Tukwila, Wash.-based Starfish Space has won a three-year, $15 million contract from NASA for a mission aimed at doing up-close inspections of defunct satellites in orbit.

Such inspections, to be carried out using Starfish’s Otter spacecraft starting in 2027, could blaze a trail for even more ambitious missions involving the repair or removal of such satellites.

The mission is known as SSPICY, an acronym that stands for Small Spacecraft Propulsion and Inspection Capability. NASA awarded the Phase III Small Business Innovation Research contract after a study that provided Starfish and three other small businesses with funds to develop mission concepts. (The other three companies were Kayhan SpaceTurion Space and Vast Space.)

Taking care of orbital debris is a key component of NASA’s Space Sustainability Strategy. Orbital debris mitigation and satellite servicing are also key parts of the business model for Starfish, a five-year-old startup that was founded by two veterans of Jeff Bezos’ Blue Origin space venture, Trevor Bennett and Austin Link.

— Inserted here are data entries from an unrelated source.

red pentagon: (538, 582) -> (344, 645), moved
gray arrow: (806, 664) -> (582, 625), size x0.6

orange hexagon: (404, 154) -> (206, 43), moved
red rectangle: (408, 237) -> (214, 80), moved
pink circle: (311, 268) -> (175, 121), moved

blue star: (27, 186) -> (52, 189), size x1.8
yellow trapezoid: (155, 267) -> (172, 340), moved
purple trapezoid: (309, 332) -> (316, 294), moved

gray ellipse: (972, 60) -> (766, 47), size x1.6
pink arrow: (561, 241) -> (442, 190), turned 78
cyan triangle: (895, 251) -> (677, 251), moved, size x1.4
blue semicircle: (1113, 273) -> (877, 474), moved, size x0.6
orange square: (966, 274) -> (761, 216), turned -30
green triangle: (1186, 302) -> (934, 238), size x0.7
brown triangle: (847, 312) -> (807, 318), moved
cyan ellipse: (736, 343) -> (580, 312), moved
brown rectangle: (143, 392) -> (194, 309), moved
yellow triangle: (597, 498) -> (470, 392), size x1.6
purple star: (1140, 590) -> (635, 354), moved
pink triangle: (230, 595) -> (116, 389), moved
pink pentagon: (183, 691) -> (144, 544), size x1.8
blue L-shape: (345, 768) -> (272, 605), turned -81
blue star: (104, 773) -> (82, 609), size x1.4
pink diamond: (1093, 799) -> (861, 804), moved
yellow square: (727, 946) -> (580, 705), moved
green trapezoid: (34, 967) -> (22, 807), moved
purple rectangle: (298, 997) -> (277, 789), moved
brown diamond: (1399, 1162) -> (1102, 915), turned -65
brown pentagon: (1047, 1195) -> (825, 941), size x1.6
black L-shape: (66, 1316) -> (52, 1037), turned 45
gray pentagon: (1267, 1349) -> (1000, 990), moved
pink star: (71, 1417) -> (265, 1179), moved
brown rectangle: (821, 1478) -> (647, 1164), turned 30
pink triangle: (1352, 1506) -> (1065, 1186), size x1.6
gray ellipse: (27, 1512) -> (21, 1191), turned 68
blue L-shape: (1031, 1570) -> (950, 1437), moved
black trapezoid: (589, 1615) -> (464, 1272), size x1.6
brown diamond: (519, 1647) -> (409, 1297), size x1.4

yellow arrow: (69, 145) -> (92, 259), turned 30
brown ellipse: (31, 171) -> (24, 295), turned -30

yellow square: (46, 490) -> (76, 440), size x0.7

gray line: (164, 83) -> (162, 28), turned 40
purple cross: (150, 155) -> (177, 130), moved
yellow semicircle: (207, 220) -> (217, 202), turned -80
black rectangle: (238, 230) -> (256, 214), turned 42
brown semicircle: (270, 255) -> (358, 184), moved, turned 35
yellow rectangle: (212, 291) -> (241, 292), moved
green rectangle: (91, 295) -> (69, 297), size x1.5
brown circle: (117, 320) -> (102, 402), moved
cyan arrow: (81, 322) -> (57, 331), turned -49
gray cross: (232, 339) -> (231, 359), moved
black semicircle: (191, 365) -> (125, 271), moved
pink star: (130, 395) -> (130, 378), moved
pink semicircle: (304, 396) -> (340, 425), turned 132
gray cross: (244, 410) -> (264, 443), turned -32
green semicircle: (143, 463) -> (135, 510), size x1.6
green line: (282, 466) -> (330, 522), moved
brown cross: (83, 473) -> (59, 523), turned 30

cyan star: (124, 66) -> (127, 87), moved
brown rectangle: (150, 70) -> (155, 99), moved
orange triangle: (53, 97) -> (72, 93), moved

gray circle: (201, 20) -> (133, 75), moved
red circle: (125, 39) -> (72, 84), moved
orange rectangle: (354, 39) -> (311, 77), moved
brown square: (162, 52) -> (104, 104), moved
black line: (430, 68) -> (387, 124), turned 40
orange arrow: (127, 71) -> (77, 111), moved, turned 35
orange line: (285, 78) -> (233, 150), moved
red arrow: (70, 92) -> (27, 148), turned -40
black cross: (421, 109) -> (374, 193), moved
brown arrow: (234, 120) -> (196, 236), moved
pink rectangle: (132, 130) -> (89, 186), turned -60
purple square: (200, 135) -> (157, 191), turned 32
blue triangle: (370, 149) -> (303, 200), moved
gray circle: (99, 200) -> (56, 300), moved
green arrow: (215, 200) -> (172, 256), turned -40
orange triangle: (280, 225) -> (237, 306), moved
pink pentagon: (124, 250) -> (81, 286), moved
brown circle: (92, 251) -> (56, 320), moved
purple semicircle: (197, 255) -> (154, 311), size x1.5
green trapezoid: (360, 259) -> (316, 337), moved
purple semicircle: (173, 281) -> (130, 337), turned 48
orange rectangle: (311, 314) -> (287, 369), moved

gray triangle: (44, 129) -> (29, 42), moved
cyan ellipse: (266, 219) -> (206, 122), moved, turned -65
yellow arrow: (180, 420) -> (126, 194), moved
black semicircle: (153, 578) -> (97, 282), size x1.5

“We are excited to expand our partnership with NASA, building on our shared commitment to advancing in-space manufacturing and assembly capabilities,” Bennett said today in a news release. “It’s an honor for Starfish to lead the first commercial debris inspection mission funded by NASA. We look forward to collaborating on this and future satellite servicing missions to enable a new paradigm for humanity in space.”